[Your goal]:
Only the lines from the start of the entries through the line with "everyone stranded." are wanted; please output them exactly.

[Exercise input]:
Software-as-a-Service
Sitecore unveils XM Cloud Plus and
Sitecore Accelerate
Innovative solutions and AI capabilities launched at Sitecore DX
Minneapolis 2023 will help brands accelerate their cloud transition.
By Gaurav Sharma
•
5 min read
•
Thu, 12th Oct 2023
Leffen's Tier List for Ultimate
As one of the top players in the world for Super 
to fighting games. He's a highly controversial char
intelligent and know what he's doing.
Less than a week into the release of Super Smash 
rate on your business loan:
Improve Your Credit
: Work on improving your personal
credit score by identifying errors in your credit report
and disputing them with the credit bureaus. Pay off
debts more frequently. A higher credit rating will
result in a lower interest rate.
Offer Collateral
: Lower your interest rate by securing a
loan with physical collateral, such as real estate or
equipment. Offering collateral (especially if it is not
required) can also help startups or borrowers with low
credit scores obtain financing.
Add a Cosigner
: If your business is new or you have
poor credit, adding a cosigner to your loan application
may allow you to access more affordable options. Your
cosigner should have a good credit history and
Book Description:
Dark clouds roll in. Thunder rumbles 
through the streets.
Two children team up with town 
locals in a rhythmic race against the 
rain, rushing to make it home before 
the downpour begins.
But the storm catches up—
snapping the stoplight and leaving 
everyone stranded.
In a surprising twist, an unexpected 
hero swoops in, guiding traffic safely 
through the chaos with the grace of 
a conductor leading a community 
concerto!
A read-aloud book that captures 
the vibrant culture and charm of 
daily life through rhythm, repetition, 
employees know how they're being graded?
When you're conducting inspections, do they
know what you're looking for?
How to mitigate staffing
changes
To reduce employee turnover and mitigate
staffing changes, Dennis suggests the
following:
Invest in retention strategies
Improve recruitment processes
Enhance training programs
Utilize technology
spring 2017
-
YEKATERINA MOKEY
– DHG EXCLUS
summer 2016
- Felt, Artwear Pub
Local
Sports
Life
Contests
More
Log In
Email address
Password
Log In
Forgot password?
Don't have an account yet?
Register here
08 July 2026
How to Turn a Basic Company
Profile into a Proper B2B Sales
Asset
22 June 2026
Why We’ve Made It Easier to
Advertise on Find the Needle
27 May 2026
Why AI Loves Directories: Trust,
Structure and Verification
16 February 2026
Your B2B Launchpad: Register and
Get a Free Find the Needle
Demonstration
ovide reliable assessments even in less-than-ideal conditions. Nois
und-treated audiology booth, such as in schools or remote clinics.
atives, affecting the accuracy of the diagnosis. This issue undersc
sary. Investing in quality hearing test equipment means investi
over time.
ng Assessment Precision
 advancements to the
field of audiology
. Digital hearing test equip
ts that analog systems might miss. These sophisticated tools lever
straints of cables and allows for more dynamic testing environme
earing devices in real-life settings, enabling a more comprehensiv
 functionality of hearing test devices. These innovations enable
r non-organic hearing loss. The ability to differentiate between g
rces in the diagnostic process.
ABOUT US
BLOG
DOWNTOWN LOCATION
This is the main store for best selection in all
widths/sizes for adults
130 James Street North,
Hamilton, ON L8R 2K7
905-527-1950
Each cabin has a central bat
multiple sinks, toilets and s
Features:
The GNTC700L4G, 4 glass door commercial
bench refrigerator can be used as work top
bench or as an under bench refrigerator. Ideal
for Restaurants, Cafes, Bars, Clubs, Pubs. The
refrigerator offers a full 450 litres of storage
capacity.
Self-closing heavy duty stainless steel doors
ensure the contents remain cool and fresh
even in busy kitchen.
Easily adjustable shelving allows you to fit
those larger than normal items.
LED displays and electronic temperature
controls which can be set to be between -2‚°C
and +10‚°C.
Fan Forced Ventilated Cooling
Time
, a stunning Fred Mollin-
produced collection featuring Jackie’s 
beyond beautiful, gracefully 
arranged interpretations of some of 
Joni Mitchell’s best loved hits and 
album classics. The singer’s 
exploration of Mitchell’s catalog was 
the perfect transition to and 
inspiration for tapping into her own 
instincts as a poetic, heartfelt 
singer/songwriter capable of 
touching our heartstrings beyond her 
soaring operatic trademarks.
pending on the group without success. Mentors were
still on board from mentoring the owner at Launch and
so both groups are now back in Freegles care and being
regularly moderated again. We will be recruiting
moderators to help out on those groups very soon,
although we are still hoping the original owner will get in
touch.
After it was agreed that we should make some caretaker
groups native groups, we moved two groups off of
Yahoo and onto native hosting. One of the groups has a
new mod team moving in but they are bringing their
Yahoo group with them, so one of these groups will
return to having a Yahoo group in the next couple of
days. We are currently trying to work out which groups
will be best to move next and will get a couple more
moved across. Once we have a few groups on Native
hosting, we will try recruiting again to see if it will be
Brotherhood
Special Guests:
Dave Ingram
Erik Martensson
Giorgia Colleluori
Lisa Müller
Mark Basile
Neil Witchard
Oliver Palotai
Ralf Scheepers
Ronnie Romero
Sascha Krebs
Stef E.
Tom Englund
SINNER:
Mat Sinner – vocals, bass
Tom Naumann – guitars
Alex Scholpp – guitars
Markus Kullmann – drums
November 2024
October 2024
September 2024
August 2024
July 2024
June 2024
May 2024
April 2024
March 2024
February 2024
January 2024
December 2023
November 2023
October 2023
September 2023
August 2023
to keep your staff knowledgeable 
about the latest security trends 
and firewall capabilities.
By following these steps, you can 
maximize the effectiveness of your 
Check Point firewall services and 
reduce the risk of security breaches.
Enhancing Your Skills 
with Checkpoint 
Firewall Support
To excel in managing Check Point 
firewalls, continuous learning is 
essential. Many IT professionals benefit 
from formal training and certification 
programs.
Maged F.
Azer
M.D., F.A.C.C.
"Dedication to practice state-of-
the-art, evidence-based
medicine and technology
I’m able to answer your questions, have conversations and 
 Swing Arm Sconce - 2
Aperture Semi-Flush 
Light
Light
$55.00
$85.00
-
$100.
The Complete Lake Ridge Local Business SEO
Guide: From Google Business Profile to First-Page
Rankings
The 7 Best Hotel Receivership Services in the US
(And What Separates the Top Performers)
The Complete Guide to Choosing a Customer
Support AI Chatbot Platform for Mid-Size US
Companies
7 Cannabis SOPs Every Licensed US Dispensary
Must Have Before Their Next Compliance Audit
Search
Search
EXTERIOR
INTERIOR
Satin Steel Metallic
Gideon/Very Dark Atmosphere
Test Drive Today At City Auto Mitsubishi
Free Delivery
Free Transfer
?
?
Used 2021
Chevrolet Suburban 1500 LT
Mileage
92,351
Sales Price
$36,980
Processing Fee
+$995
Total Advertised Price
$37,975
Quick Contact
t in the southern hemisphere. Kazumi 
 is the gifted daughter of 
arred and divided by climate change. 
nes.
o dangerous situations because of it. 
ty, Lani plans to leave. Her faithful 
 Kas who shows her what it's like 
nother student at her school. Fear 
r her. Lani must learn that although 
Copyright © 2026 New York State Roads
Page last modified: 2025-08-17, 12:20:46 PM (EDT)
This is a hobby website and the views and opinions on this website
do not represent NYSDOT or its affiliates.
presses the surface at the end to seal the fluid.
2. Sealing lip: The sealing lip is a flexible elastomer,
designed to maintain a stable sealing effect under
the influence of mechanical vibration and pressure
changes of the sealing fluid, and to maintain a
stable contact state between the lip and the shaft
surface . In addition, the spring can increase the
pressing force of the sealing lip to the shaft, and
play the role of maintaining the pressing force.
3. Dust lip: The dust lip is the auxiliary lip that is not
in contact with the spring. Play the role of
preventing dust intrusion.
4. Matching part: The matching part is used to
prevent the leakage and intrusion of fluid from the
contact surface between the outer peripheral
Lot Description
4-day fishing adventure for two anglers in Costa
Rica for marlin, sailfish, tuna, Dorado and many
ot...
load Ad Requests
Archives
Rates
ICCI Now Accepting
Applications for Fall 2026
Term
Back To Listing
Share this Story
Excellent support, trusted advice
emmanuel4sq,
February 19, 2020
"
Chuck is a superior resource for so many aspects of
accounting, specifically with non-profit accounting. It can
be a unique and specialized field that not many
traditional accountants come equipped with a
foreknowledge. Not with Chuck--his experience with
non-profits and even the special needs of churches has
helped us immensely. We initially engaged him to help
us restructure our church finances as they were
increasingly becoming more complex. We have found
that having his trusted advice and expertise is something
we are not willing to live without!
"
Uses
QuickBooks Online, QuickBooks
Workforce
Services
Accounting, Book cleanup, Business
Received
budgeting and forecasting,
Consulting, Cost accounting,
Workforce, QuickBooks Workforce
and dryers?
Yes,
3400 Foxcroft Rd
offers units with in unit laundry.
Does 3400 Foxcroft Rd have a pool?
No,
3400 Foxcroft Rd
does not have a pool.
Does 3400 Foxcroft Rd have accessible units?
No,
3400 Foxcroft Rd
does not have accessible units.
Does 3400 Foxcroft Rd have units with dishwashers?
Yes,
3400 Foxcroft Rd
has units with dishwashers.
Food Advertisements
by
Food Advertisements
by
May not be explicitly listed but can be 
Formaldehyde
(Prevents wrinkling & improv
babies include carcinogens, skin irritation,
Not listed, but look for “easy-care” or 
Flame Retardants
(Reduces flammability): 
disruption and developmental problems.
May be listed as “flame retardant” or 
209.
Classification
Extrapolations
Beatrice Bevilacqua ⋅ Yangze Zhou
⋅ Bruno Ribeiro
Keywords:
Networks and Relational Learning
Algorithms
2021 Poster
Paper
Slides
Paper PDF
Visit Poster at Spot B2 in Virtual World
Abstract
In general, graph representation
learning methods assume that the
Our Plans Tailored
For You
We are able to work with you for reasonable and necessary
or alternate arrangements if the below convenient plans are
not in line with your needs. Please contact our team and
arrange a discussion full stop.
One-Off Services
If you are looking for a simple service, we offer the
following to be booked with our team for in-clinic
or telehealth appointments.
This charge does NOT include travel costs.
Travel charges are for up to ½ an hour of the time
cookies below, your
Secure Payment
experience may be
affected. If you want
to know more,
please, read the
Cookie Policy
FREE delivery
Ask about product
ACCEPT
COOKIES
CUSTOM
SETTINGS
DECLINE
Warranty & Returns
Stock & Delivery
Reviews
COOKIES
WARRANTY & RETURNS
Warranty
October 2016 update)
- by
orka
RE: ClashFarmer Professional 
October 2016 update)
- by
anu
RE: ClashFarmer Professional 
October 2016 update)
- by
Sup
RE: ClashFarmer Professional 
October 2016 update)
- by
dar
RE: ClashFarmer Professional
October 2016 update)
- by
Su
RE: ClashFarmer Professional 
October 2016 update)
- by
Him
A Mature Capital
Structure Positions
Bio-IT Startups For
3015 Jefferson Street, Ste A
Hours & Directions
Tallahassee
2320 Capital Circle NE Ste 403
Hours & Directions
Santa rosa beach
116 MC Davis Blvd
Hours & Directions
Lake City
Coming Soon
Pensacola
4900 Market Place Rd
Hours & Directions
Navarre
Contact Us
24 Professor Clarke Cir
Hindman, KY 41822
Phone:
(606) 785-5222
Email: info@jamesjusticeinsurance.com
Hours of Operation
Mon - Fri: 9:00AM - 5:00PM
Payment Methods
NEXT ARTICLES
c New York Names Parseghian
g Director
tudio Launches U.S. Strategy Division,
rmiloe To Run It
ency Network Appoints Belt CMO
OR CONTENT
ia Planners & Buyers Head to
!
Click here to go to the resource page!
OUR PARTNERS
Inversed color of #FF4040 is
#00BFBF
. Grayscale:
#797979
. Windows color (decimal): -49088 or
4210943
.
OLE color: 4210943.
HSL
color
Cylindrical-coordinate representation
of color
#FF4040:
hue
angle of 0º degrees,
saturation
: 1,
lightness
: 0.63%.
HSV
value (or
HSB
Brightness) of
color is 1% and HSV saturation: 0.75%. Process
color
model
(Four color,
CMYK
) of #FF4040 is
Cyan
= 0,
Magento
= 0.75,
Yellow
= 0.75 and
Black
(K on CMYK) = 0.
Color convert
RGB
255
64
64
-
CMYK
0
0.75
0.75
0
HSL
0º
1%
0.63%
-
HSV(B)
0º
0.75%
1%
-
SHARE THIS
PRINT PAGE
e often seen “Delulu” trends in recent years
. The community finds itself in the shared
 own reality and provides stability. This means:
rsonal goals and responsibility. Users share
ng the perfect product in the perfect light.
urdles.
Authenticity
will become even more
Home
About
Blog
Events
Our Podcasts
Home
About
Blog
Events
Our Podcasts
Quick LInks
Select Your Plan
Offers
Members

[Task result]:
Software-as-a-Service
Sitecore unveils XM Cloud Plus and
Sitecore Accelerate
Innovative solutions and AI capabilities launched at Sitecore DX
Minneapolis 2023 will help brands accelerate their cloud transition.
By Gaurav Sharma
•
5 min read
•
Thu, 12th Oct 2023
Leffen's Tier List for Ultimate
As one of the top players in the world for Super 
to fighting games. He's a highly controversial char
intelligent and know what he's doing.
Less than a week into the release of Super Smash 
rate on your business loan:
Improve Your Credit
: Work on improving your personal
credit score by identifying errors in your credit report
and disputing them with the credit bureaus. Pay off
debts more frequently. A higher credit rating will
result in a lower interest rate.
Offer Collateral
: Lower your interest rate by securing a
loan with physical collateral, such as real estate or
equipment. Offering collateral (especially if it is not
required) can also help startups or borrowers with low
credit scores obtain financing.
Add a Cosigner
: If your business is new or you have
poor credit, adding a cosigner to your loan application
may allow you to access more affordable options. Your
cosigner should have a good credit history and
Book Description:
Dark clouds roll in. Thunder rumbles 
through the streets.
Two children team up with town 
locals in a rhythmic race against the 
rain, rushing to make it home before 
the downpour begins.
But the storm catches up—
snapping the stoplight and leaving 
everyone stranded.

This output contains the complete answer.